The euro rose briefly in response to a decision by the ECB to expand its asset purchase program by €750 billion at least until the end of 2020. In any other conditions, such actions of the regulator could easily drown the single European currency. It is expected that the Central Bank will inject about €1 trillion of cheap liquidity into the markets more than ever. However, when the USD index sets records in response to the Fed's aggressive monetary expansion, there is nothing to be surprised at.
The US Central Bank's reduction in federal funds rates by 100 basis points at once should have weakened the greenback. However, due to increased fears about the economic consequences of the coronavirus pandemic and increased leaps and bounds volatility, investors rushed to buy American currency. Some needed cash to prevent margin calls, others found the stocks extremely cheap and set about forming long-term "longs" for the US dollar.
Against this background, the USD index reached maximum levels since March 2017, rising above 100 points.
According to Goldman Sachs, the rally of the USD index reflects the unique role of the American currency in the global economy and the global financial system, and not the assumption that the United States is more resistant to the effects of the coronavirus pandemic than other countries.

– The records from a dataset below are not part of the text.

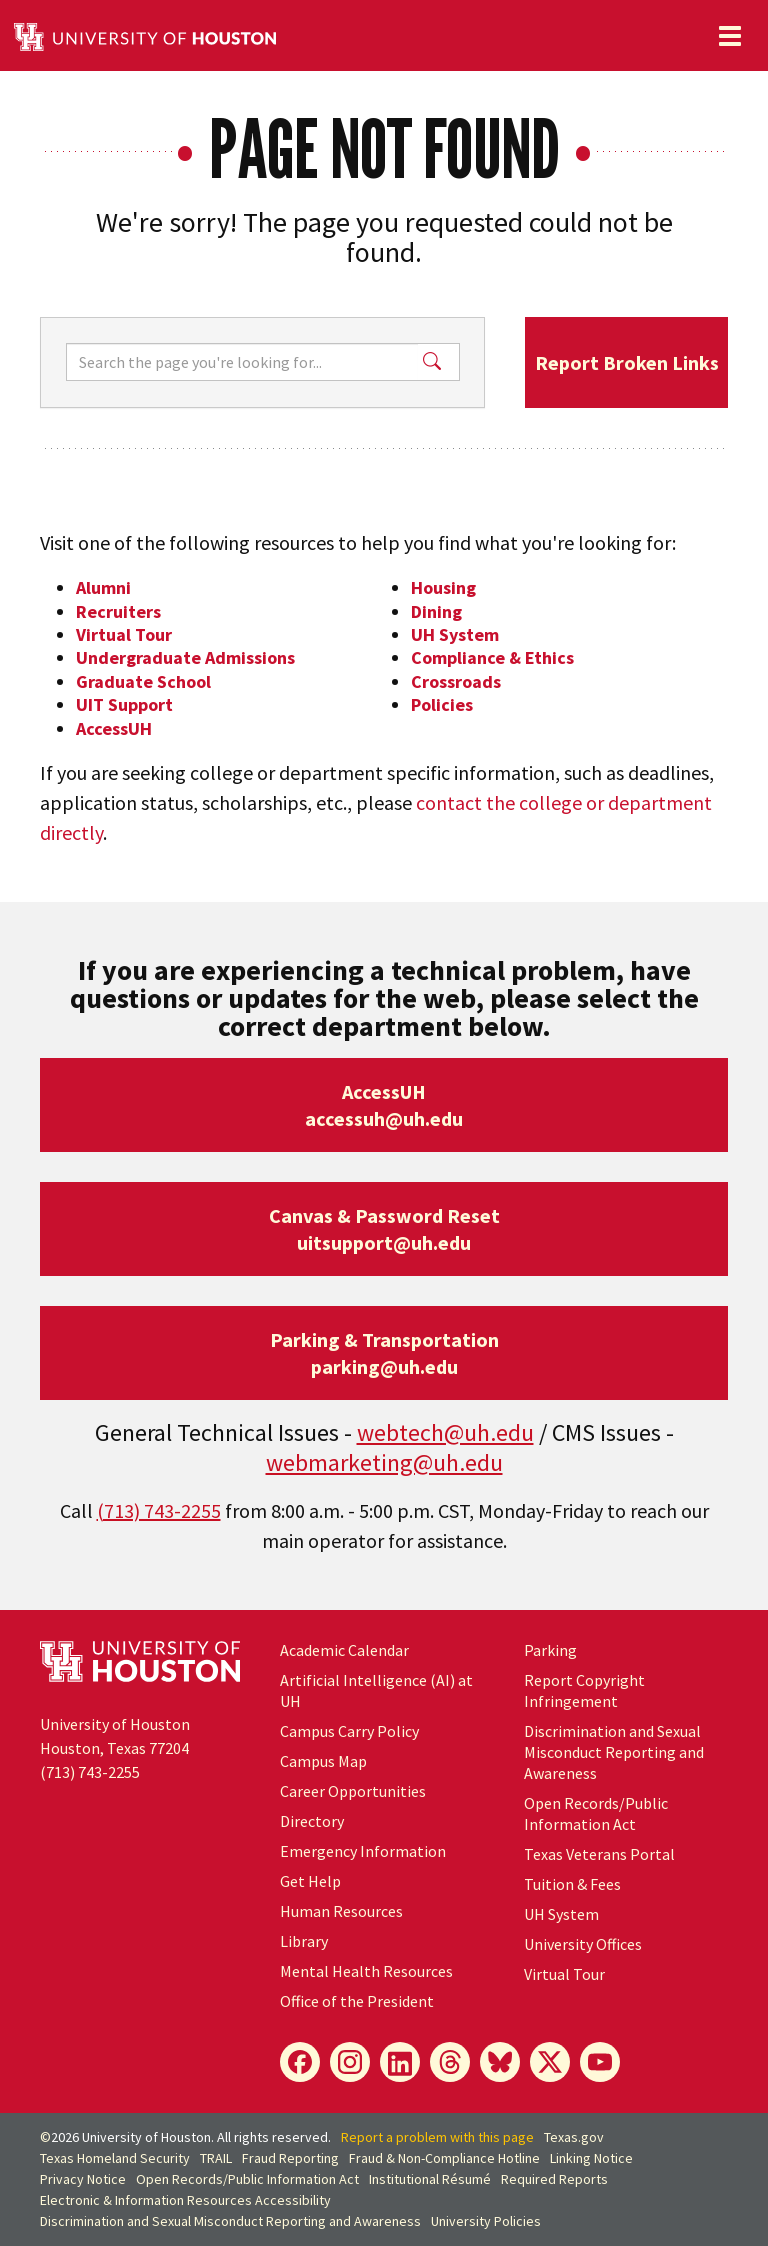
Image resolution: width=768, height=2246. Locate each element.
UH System (455, 634)
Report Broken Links (627, 362)
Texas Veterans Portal (599, 1854)
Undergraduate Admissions (185, 657)
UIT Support (124, 704)
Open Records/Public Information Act (596, 1813)
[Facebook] (300, 2062)
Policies (442, 704)
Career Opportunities (353, 1791)
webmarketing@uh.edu (384, 1462)
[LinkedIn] (400, 2062)
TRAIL (216, 2158)
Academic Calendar (344, 1650)
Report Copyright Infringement (584, 1690)
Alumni (103, 587)
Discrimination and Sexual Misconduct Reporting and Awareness (614, 1752)
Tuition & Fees (572, 1884)
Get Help (310, 1881)
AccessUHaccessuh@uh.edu (384, 1105)
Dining (436, 611)
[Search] (242, 362)
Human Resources (341, 1911)
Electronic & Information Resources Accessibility (185, 2200)
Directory (312, 1821)
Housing (443, 587)
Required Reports (554, 2179)
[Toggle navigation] (730, 36)
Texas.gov (574, 2137)
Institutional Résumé (430, 2179)
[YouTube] (600, 2062)
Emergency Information (363, 1851)
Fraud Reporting (290, 2158)
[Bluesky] (500, 2062)
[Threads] (450, 2062)
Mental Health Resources (366, 1971)
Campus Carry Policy (349, 1731)
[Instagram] (350, 2062)
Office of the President (357, 2001)
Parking (550, 1650)
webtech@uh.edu (445, 1432)
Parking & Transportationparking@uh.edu (384, 1353)
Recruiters (118, 611)
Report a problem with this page (437, 2137)
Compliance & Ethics (492, 657)
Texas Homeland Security (115, 2158)
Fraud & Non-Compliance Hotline (444, 2158)
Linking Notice (591, 2158)
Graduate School (143, 681)
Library (304, 1941)
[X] (550, 2062)
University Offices (583, 1944)
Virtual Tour (124, 634)
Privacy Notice (83, 2179)
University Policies (486, 2221)
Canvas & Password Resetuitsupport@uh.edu (384, 1229)
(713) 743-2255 (159, 1510)
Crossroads (456, 681)
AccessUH (114, 728)
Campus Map (323, 1761)
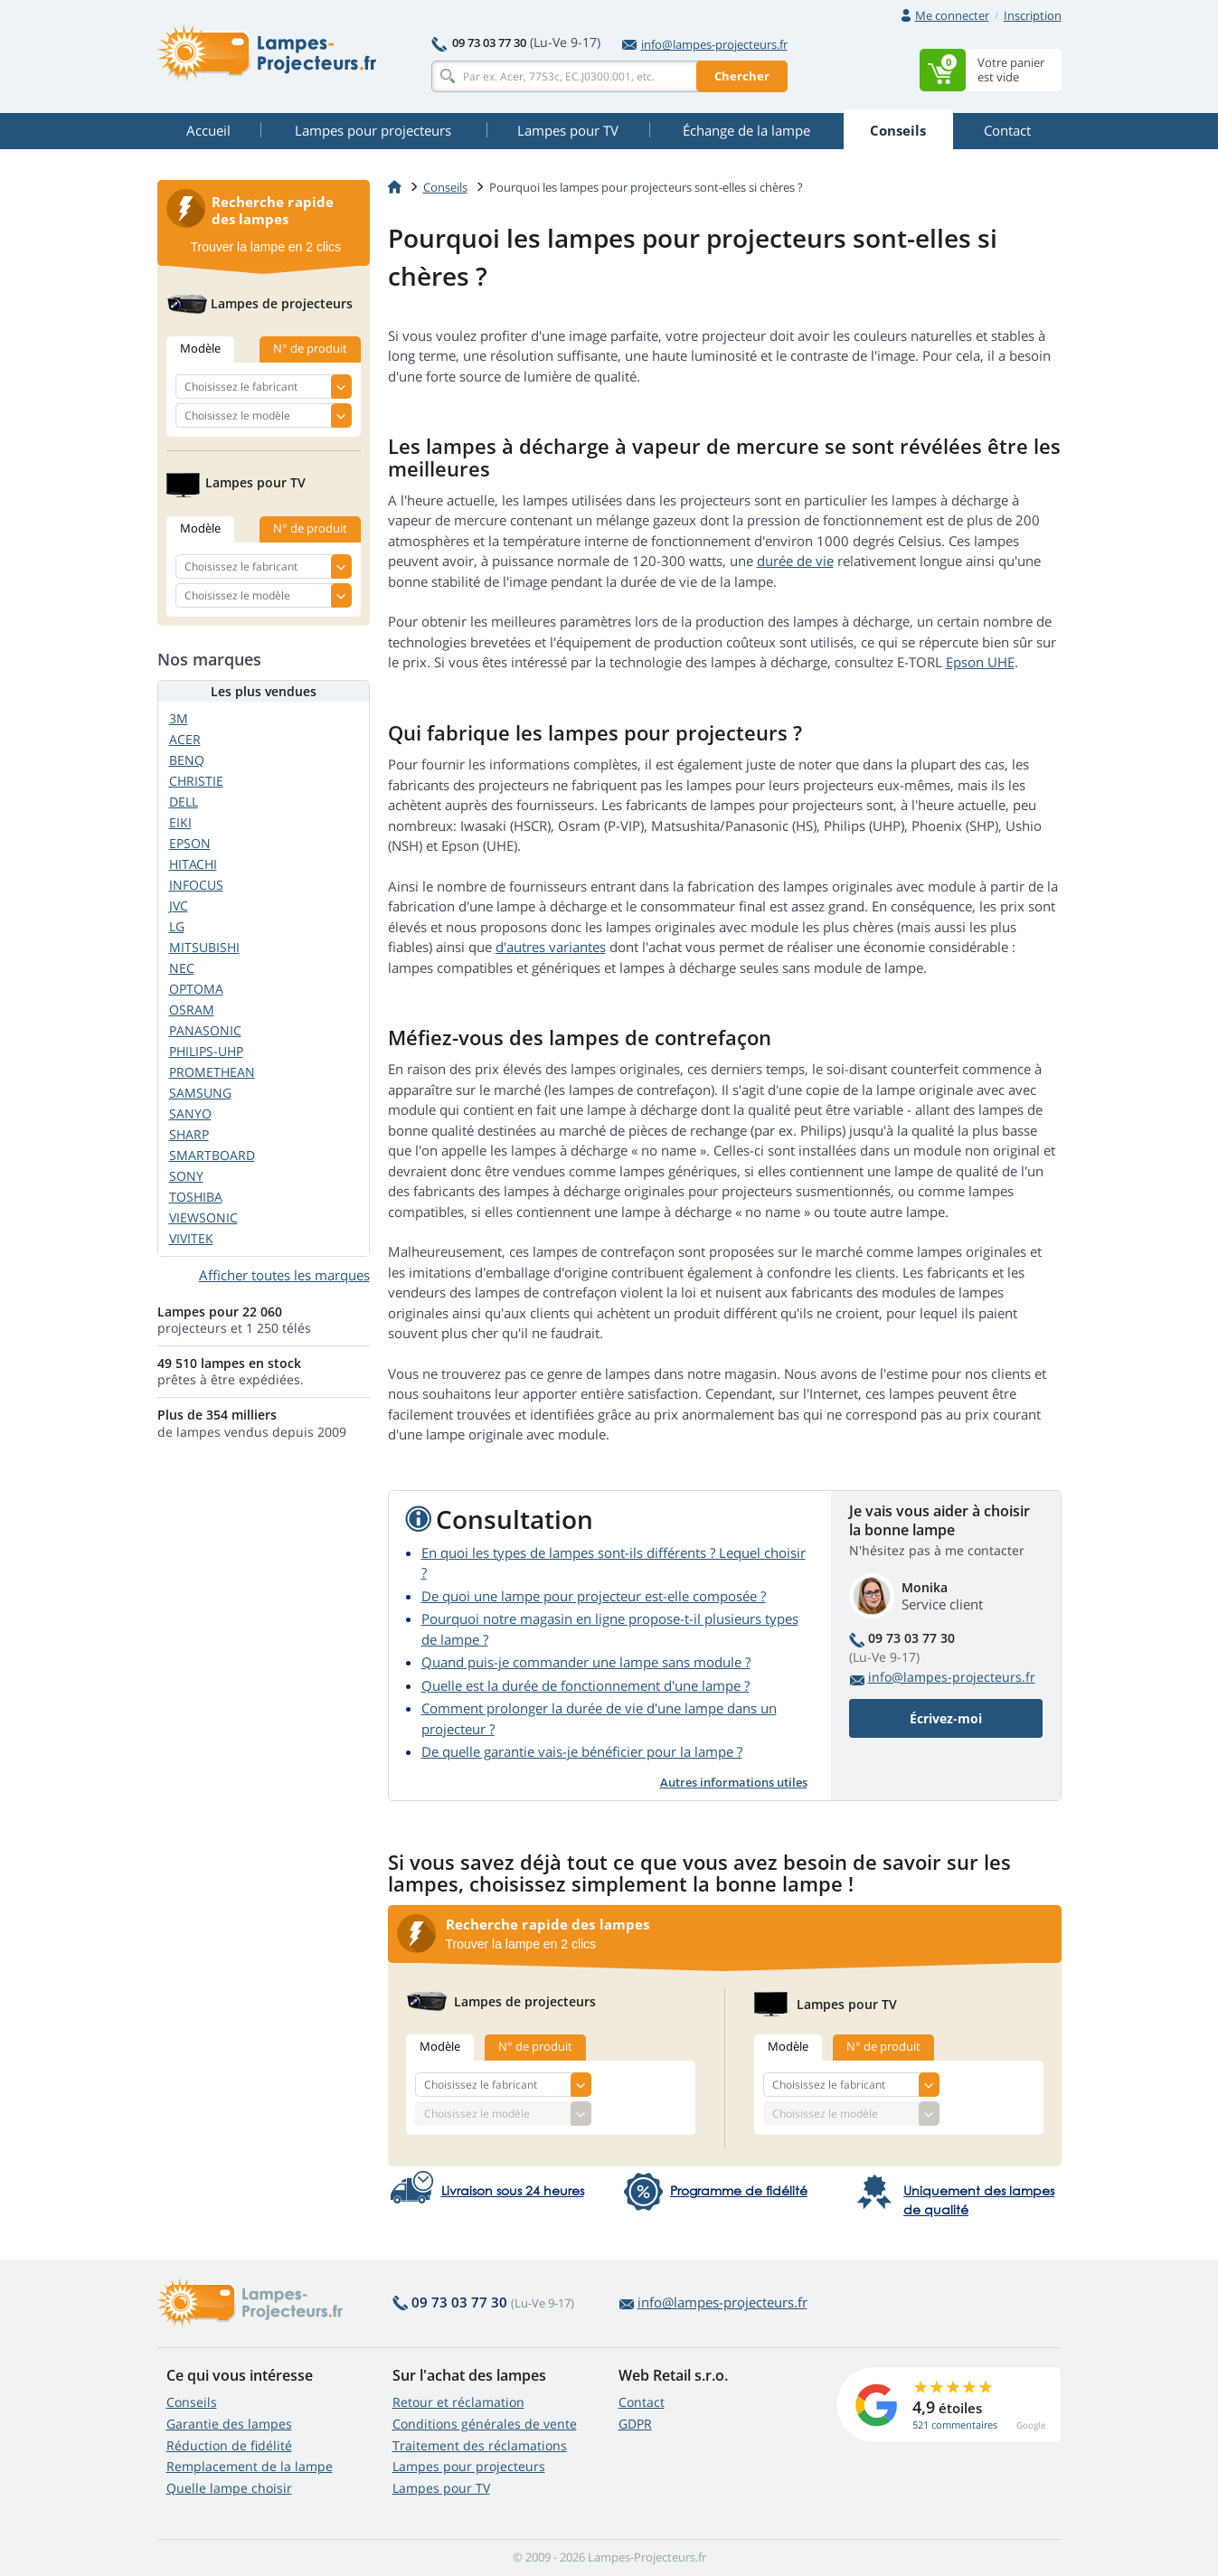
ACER (185, 739)
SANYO (190, 1113)
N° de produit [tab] (535, 2046)
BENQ (186, 760)
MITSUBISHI (204, 947)
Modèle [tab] (440, 2046)
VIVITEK (191, 1238)
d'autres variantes (551, 947)
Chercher (742, 76)
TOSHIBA (195, 1196)
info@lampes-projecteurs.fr (705, 44)
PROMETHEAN (212, 1071)
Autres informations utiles (733, 1782)
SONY (186, 1175)
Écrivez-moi (946, 1718)
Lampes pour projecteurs (468, 2466)
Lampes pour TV (441, 2487)
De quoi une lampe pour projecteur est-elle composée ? (593, 1596)
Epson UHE (980, 662)
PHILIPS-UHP (206, 1051)
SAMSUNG (200, 1092)
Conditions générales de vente (484, 2423)
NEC (181, 968)
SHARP (189, 1134)
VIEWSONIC (203, 1217)
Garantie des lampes (229, 2423)
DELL (183, 801)
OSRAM (191, 1009)
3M (178, 718)
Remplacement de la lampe (249, 2466)
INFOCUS (196, 884)
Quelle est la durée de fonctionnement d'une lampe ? (585, 1685)
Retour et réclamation (458, 2402)
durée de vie (795, 561)
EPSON (190, 843)
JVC (178, 905)
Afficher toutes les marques (284, 1275)
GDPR (635, 2423)
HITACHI (193, 864)
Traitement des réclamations (479, 2445)
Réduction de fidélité (229, 2445)
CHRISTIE (196, 780)
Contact (641, 2402)
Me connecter (952, 15)
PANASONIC (205, 1030)
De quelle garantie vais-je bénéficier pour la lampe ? (581, 1751)
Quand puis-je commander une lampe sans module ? (586, 1662)
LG (176, 926)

Nevertheless, the downward trend in EUR / USD is due to more modest losses in the US economy compared to the European one. According to experts of JP Morgan, in the first quarter, the US GDP will decrease by 4% in annual terms, and 14% by second quarter, while the eurozone economy will decline by 15% and 22%, respectively.
The EUR / USD rebound in response to the expansion of the European QE turned out to be nothing more than a respite for the bears. They quite easily reached the target at 1.0850 and, it seems as if it is not going to stop there.
The British currency sank to its lowest level against the US dollar over the past 35 years, except for the sudden failure in October 2016, which led to a short-term fall of the GBP / USD pair to 1.1450.
Along with questions about the timing and extent of the coronavirus pandemic, investors are puzzling over how the trade negotiations between London and Brussels will end. If we add to this the vulnerability of the UK economy to external risks, then the pound rolling into the abyss looks quite natural.
Speculators began to reduce the longs in sterling, which they opened earlier this year. Apparently, they believed that the British currency would win in 2020, as the uncertainty surrounding the exit of UK from the EU began to decline after Prime Minister Boris Johnson received an absolute majority in the national parliament. However, since then, the spread of the coronavirus globally and efforts to contain it have cast doubt on the prospects for economic growth in the UK, and those who used to bet on the pound's strength are now forced to throw a white flag.
"The market now seems set to bet on a further depreciation of the sterling," said Jordan Rochester, currency strategist at Nomura.
According to Paul Robeson of NatWest Markets, dollar growth was the biggest obstacle to the pound.
"Apparently, there is a fierce struggle for dollars on the market. The deficit of dollars has exacerbated the scale of sterling losses in comparison with if it would fall solely for its own reasons, "he said.
"The main reason for the increase in demand for the American currency is liquidity problems, since in unstable times companies and investors need dollars to settle transactions. As long as these concerns remain, we expect the pound to remain on the defensive, "said UBS Wealth Management strategists.
The British currency is also under pressure from uncertainty about the future relations between the EU and the UK. The country officially left the alliance at the end of January, but both sides remain in a transitional period, when relations are maintained until the end of the year, while negotiations are underway on a trade deal.
Even before the start of the coronavirus pandemic, this schedule looked tough, given the scale of trade relations that would need to be addressed. As the death toll from the virus in the United Kingdom increases, analysts now believe that the country will have no choice but to ask the EU to extend the transition.
"If this is not the main scenario, it will be done in the near future," said Mutjaba Rahman of Eurasia Group.
However, without extension statements, this is a risk that investors still see in the future.
"It seems that the position of the British government has not changed at all regarding the importance of this date," said SEB Specialist Richard Falkenhall.
"The pound can achieve parity with the US dollar if the coronavirus epidemic leads to further deterioration of the British economy," he added.